Association of anticholinergic medication and AD biomarkers with incidence of MCI among cognitively normal older adults
Objective: To determine the cognitive consequences of anticholinergic medications (aCH) in cognitively normal older adults as well as interactive effects of genetic and cerebrospinal fluid (CSF) Alzheimer’s disease (AD) risk factors.
Methods: 688 cognitively normal participants from the Alzheimer’s Disease Neuroimaging Initiative were evaluated (mean age = 73.5, 49.6% female). Cox regression examined risk of progression to mild cognitive impairment (MCI) over a 10-year period, and linear mixed effects models examined 3-year rates of decline in memory, executive function, and language as a function of aCH. Interactions with APOE ε4 genotype and CSF biomarker evidence of AD pathology were also assessed.

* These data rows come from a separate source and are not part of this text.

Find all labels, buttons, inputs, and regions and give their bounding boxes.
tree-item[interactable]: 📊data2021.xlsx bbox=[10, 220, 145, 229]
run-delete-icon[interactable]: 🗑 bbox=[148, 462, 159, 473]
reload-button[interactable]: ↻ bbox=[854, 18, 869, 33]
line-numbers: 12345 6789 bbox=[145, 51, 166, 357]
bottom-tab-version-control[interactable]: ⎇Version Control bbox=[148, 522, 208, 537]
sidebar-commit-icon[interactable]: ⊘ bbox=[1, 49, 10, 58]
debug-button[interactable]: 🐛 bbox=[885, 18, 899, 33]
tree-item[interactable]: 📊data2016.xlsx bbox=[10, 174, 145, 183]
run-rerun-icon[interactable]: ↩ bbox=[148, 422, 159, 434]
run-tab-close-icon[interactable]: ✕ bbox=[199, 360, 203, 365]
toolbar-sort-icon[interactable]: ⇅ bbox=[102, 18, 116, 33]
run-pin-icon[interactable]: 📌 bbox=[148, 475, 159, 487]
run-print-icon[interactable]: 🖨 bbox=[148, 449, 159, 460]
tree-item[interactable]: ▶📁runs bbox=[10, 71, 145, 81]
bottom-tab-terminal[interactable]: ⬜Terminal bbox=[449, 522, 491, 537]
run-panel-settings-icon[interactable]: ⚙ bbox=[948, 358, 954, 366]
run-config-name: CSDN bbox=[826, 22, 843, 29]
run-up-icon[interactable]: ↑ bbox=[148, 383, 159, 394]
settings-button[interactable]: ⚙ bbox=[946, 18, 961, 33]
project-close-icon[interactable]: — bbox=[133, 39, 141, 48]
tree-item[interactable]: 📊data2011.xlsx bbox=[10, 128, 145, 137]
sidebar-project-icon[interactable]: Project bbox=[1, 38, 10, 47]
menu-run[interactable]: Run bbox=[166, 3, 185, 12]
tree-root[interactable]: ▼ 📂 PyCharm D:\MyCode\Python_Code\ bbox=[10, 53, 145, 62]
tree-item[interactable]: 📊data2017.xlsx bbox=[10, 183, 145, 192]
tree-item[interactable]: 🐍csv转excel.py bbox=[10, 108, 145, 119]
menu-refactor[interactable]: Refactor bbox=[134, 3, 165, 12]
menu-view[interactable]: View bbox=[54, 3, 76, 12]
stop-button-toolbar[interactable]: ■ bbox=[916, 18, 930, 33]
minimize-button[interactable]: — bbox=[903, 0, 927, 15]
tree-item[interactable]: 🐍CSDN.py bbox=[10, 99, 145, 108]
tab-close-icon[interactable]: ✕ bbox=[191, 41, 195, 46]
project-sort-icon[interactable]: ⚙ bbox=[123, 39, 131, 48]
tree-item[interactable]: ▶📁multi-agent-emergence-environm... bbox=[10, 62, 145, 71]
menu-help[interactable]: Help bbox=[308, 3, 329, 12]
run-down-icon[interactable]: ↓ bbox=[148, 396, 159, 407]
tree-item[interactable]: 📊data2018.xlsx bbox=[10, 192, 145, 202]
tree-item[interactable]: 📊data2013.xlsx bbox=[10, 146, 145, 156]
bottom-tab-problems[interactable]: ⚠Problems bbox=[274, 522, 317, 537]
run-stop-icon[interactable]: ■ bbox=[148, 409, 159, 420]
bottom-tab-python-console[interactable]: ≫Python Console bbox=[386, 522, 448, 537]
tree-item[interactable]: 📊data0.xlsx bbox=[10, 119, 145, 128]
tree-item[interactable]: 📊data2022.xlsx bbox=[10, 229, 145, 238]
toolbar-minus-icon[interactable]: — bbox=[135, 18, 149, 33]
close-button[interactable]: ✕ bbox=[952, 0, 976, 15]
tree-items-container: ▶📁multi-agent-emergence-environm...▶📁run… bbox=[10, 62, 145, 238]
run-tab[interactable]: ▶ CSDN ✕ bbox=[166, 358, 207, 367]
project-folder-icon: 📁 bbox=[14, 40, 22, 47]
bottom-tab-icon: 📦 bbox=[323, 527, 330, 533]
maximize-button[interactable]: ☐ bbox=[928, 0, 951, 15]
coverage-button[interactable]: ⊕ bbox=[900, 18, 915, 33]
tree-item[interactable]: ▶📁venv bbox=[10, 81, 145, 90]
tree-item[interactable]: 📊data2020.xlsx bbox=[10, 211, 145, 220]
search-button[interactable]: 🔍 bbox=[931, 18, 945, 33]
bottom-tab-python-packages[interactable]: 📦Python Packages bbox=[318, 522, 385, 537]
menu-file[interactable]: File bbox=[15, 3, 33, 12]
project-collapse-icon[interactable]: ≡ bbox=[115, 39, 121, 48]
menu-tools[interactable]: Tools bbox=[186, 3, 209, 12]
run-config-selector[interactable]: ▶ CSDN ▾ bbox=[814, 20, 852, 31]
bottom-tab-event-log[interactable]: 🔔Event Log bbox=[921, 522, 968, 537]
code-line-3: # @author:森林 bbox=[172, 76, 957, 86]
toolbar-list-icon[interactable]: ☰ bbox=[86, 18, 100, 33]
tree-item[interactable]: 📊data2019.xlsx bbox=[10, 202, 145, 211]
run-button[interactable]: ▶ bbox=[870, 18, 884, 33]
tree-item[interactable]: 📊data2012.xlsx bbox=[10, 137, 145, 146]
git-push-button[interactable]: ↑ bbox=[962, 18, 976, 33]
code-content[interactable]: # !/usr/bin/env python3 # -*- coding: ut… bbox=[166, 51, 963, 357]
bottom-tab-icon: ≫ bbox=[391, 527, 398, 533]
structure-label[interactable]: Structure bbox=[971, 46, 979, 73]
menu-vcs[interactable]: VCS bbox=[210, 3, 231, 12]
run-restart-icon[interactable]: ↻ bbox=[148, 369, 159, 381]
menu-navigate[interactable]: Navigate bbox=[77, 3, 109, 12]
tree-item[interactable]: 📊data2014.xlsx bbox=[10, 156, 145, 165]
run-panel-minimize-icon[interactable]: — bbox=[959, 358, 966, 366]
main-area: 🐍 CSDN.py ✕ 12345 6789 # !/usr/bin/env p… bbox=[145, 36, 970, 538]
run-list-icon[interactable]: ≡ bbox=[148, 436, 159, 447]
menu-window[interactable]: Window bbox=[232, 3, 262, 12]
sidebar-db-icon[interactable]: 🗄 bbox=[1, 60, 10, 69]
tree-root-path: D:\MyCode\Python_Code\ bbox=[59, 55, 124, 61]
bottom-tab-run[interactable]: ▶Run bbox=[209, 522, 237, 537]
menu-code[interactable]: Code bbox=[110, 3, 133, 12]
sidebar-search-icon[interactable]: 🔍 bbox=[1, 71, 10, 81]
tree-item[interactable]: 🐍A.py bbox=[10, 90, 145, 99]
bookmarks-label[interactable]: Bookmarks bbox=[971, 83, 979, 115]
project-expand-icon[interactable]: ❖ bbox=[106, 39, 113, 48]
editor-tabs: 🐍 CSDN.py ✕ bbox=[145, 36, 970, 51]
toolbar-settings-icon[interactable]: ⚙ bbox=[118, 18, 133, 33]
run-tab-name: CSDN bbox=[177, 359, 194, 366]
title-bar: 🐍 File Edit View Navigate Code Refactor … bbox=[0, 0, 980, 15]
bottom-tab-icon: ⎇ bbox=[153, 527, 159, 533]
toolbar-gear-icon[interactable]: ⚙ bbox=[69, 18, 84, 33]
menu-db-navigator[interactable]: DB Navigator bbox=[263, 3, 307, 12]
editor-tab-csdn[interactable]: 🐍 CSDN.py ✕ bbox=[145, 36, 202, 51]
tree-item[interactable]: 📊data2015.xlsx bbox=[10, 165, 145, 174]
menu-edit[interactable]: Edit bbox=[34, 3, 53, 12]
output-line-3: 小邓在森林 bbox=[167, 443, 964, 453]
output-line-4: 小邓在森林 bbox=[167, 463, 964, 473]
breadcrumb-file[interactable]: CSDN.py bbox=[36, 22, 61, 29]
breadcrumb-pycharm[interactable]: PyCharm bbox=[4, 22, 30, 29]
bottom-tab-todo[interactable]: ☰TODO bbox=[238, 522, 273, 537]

Results: aCH+ participants had increased risk of progression to MCI (HR = 1.42, p = .02), and there was a significant aCH x AD-risk interaction such that (aCH+)(ε4+) individuals showed greater than 2-fold increased risk (HR = 2.47, p < .001) for incident MCI relative to (aCH-)(ε4-), while (aCH+)(p-tau/Aß+) individuals demonstrated greater than 4-fold (HR = 4.25, p < .001) increased risk relative to (aCH-)(p-tau/Aß-). Linear mixed effects models revealed that aCH predicted a steeper slope of decline in memory (t = -2.31, p = .02) and language (t = -2.35, p = .02), with effects exacerbated in individuals with AD risk factors.
Conclusions: aCH increased risk of incident MCI and cognitive decline, and effects were significantly enhanced among individuals with genetic risk factors and CSF-based AD pathophysiological markers. Findings underscore the adverse impact of aCH medications on cognition and the need for deprescribing trials, particularly among individuals with elevated risk for AD.